Leeds City Council (25 000 197)
Category : Housing > Allocations
Decision : Closed after initial enquiries
Decision date : 05 Oct 2025
The Ombudsman's final decision:
Summary: We will not investigate this complaint about Mr X’s housing application. The evidence suggests the Council properly reached its decision not to give Mr X’s application priority. We would be unlikely to achieve significantly more regarding the delay. The data protection concern is more properly for the Information Commissioner.
The complaint
- Mr X complains the Council: wrongly refused him priority for social housing due to deciding that his children do not mainly live with him and that he does not have a local connection; delayed dealing with his application; and acted improperly regarding claimed contact between its housing and children’s services departments. He says this means he does not have suitable housing, is incurring extra cost and has suffered stress.

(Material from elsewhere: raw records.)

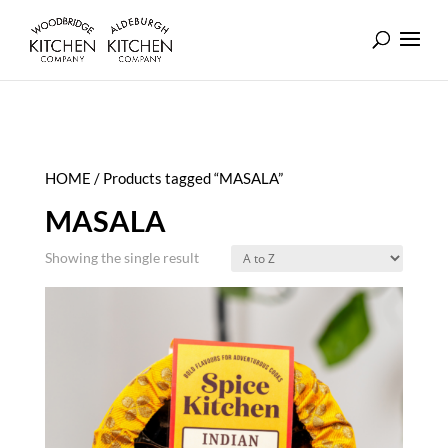
HOME
/ Products tagged “MASALA”
MASALA
Showing the single result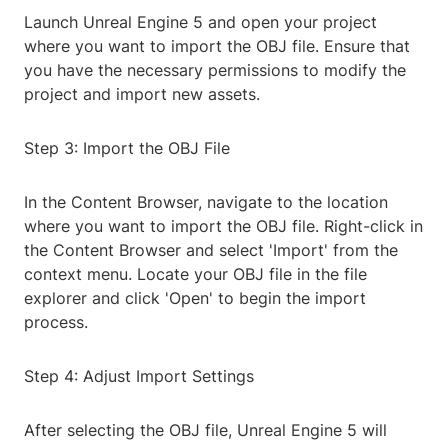
Launch Unreal Engine 5 and open your project
where you want to import the OBJ file. Ensure that
you have the necessary permissions to modify the
project and import new assets.
Step 3: Import the OBJ File
In the Content Browser, navigate to the location
where you want to import the OBJ file. Right-click in
the Content Browser and select 'Import' from the
context menu. Locate your OBJ file in the file
explorer and click 'Open' to begin the import
process.
Step 4: Adjust Import Settings
After selecting the OBJ file, Unreal Engine 5 will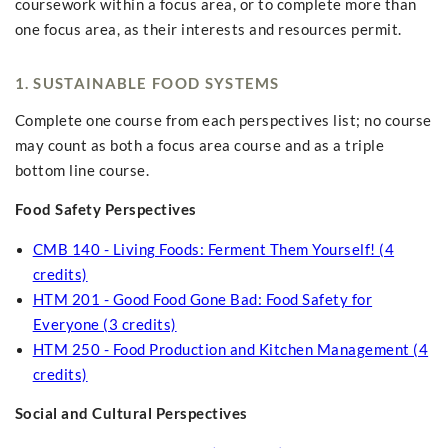
coursework within a focus area, or to complete more than
one focus area, as their interests and resources permit.
1. SUSTAINABLE FOOD SYSTEMS
Complete one course from each perspectives list; no course
may count as both a focus area course and as a triple
bottom line course.
Food Safety Perspectives
CMB 140 - Living Foods: Ferment Them Yourself! (4
credits)
HTM 201 - Good Food Gone Bad: Food Safety for
Everyone (3 credits)
HTM 250 - Food Production and Kitchen Management (4
credits)
Social and Cultural Perspectives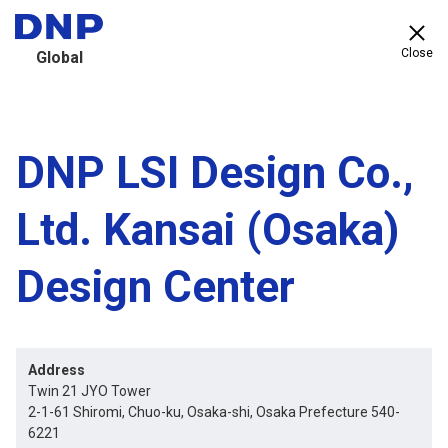
Close
Global
DNP LSI Design Co.,
Ltd. Kansai (Osaka)
Design Center
Address
Twin 21 JYO Tower
2-1-61 Shiromi, Chuo-ku, Osaka-shi, Osaka Prefecture 540-
6221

The Ombudsman’s role and powers
- We investigate complaints about ‘maladministration’ and ‘service failure’, which we call ‘fault’. We must also consider whether any fault has had an adverse impact on the person making the complaint, which we call ‘injustice’. We provide a free service, but must use public money carefully. We do not start or continue an investigation if we decide: there is not enough evidence of fault to justify investigating, or we could not add to any previous investigation by the organisation, or there is another body better placed to consider this complaint. (Local Government Act 1974, section 24A(6), as amended, section 34(B))
- We normally expect someone to refer the matter to the Information Commissioner if they have a complaint about data protection. However, we may decide to investigate if we think there are good reasons. (Local Government Act 1974, section 24A(6), as amended)
- We consider whether there was fault in the way an organisation made its decision. If there was no fault in how the organisation made its decision, we cannot question the outcome. (Local Government Act 1974, section 34(3), as amended)
How I considered this complaint
- I considered information provided by the complainant and the Council.
- I considered the Ombudsman’s Assessment Code.
My assessment
- Mr X applied to the Council for social housing for him and his children. He states the children live mainly with him. The Council did not give his application priority on its housing register. It reviewed and confirmed that decision. The Council’s decision results from its view that Mr X’s children do not live with him most of the time and that Mr X does not have enough local connection to join its housing register.
- The Ombudsman is not an appeal body. This means we do not take a second look at a decision to decide if it was wrong. Instead, we look at the processes an organisation followed to make its decision. If we consider it followed those processes correctly, we cannot question whether the decision was right or wrong, regardless of whether Mr X disagrees with the decision.
- The Council’s decision took account of information from Mr X, information it had about the family, and its housing allocation policy. The information from Mr X included his reasons for disagreeing with the Council’s view that the children did not mostly live with him. The Council also followed the law and its policy by reviewing its decision when Mr X disagreed. Overall, the evidence suggests the Council reached its decision properly. Of course, Mr X is entitled to disagree with the Council’s decision. However, as I explained above, that does not mean I can criticise the Council’s decision. It is not for me to decide where the children mostly live, whether Mr X has enough local connection, or what priority Mr X’s housing application should have.
- The Council normally only lets people join its housing register if they have a ‘local connection’ to Leeds, as set out in the Council’s lettings policy. It decided Mr X did not have such a connection. In making that decision, the Council considered information and arguments from Mr X and the Council’s policy, including its discretion to deal with exceptional circumstances. The evidence suggests the Council reached this decision properly. So, while Mr X is entitled to disagree with the Council, I cannot criticise the decision.
- The Council said its housing section communicated with its children’s services section about Mr X’s family. Mr X complained this was either untrue, or any such contact had been without parental consent, so breached data protection law. The evidence I have seen shows there was some communication between the different Council sections. So there was no fault in the Council saying that had happened. It is more appropriate for the Information Commissioner than for us to decide if the Council broke data protection rules.
- The Council accepts there was some delay in it assessing Mr X’s housing application. Mr X complained to get the Council to complete the assessment. This caused Mr X some avoidable uncertainty and effort. However, as the Council’s eventual decision was not in Mr X’s favour and I have not criticised that decision, the Council’s apology for the delay is enough remedy here. It would be disproportionate for us to do more on this point.
Final decision
- We will not investigate Mr X’s complaint. The evidence suggests the Council properly reached its decision not to give Mr X’s application priority. We would be unlikely to achieve significantly more regarding the delay. The data protection point is more appropriately for the Information Commissioner.